BuilderBench

Can AI models build a world which today's generative models can only dream of?

BuilderBench is a benchmark designed to facilitate research on open-ended exploration, embodied reasoning and reinforcement learning (RL). Features include:

A parallelizable and hardware-accelerated simulator built using MuJoCo and Jax. Training a PPO policy to pick and place a block takes less than 5 minutes on one GPU and twelve CPU threads.
A task-suite of 42 ($\times$ 4 variations) tasks, where each task requires qualitatively different reasoning capabilities.
Single file implementations for two self-supervised RL and four RL algorithms in jax.

For more details, check out the project website and research paper.

Installation

We have tested the installation on Ubuntu 22.04 and Ubuntu 24.04 using python 3.10.

From source

Clone the repository and enter the main folder.

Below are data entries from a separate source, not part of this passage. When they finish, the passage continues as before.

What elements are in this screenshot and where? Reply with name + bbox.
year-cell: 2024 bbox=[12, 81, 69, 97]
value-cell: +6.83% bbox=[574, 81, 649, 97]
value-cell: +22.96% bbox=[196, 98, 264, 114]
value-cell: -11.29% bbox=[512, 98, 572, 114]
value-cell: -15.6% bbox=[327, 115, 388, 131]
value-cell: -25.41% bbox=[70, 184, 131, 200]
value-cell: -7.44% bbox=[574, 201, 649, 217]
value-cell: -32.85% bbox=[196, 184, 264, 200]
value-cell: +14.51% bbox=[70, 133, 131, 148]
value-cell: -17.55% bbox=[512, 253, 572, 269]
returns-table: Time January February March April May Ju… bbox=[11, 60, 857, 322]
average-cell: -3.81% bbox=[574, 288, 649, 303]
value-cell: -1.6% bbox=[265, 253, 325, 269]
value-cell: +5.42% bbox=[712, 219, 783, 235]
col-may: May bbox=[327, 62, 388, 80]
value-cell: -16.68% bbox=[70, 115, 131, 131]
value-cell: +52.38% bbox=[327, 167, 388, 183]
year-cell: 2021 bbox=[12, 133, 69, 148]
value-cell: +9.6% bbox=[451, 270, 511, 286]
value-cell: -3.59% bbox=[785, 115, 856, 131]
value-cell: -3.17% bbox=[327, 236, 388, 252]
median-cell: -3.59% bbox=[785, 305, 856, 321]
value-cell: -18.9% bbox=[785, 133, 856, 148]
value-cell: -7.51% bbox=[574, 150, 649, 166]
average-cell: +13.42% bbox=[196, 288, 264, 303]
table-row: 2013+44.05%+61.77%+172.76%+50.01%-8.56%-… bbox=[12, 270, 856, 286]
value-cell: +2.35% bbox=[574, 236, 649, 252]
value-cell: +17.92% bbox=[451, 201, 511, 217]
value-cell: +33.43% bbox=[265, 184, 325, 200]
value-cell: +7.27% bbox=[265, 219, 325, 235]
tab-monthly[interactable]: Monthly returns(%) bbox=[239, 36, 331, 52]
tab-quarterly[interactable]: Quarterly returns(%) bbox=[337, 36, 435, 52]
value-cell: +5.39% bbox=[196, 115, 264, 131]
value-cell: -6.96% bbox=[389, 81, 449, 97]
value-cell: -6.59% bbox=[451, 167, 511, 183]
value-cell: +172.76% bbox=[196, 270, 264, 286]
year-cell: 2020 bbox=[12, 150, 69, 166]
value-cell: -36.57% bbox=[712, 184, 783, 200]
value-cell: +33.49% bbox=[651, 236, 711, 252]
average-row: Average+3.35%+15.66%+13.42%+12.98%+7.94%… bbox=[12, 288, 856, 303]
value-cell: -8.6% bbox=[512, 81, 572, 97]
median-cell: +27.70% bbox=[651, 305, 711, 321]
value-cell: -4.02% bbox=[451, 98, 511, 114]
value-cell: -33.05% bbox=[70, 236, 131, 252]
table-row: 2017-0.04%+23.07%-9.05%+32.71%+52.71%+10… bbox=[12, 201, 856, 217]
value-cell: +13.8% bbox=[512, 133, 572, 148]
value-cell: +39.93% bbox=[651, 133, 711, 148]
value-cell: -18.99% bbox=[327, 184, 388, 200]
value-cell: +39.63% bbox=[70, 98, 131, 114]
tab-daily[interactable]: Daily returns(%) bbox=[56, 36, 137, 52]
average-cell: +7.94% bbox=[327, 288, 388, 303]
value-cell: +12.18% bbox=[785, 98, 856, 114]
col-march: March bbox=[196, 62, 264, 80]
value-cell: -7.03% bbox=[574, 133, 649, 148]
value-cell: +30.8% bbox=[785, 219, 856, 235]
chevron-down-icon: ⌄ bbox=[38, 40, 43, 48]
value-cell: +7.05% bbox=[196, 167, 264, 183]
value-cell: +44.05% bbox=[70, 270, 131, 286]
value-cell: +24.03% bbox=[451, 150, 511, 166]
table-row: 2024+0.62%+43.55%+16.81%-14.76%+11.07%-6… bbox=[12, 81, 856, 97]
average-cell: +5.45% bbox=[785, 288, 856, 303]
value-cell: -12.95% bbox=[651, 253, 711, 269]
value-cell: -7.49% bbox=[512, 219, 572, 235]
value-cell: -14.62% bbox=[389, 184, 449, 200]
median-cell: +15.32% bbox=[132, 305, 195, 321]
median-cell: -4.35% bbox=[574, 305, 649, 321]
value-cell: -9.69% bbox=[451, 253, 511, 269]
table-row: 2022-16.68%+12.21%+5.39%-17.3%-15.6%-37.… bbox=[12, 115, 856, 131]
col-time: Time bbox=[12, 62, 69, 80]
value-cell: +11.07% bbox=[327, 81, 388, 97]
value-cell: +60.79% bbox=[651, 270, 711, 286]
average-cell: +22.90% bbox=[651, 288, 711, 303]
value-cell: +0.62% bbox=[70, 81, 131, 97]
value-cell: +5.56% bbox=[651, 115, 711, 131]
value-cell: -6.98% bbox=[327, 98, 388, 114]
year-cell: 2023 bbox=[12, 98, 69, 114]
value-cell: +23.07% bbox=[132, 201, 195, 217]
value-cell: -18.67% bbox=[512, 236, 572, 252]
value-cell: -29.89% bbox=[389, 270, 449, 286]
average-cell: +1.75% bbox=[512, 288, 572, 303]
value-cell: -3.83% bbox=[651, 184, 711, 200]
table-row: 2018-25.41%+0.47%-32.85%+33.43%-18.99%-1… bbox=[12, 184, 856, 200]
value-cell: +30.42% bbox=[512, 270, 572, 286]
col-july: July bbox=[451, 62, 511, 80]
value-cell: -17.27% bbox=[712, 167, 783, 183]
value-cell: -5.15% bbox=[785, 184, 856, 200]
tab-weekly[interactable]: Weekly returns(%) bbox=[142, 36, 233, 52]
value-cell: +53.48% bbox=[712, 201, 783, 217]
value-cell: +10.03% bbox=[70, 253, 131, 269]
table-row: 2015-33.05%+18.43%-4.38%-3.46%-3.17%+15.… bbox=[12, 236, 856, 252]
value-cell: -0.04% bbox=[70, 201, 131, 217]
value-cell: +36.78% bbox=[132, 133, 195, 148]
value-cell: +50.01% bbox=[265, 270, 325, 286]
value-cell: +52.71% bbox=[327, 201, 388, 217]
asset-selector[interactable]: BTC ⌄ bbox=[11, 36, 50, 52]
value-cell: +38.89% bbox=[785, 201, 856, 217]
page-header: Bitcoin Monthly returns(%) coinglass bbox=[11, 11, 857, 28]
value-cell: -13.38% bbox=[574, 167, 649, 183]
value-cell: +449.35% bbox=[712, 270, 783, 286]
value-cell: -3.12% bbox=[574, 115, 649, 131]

The main dependencies for BuilderBench environments is mujoco, jax, and optax. For installing the BuilderBench environments:

pip install -e .

For using reference implementations or developing new algorithms:

pip install -e ".[all]"

Environments and Tasks

The environment consists of a robot hand that can navigate in 3D space and interact with a set of cube shaped blocks. A task corresponds to a physically stable target structure built using cubes. Tasks are specified using the positions of the blocks in the target structure. A central insight of builderbench is that despite this seemingly simple setup, tasks can be arbitrarily complex and long-horizon and can require multiple steps of high-level reasoning. The builderbench task suite consists of over 40 such carefully curated tasks. Check out the project website for visualizations and the list of tasks. All tasks are defined in the create_task_data.py file.

Simulator

The step function of the environment is parallelized using multi-thread pooling implemented by MuJoCo's rollout functionality in C++. The rest of the environment code is written in jax in a jit friendly manner. The rollout function is used as a jax callback and the environments can be compiled end to end on jax, enjoying the benefits of jit and vmap. For instance, a PPO policy can be trained in less than 5 minutes to successfully pick and place a cube.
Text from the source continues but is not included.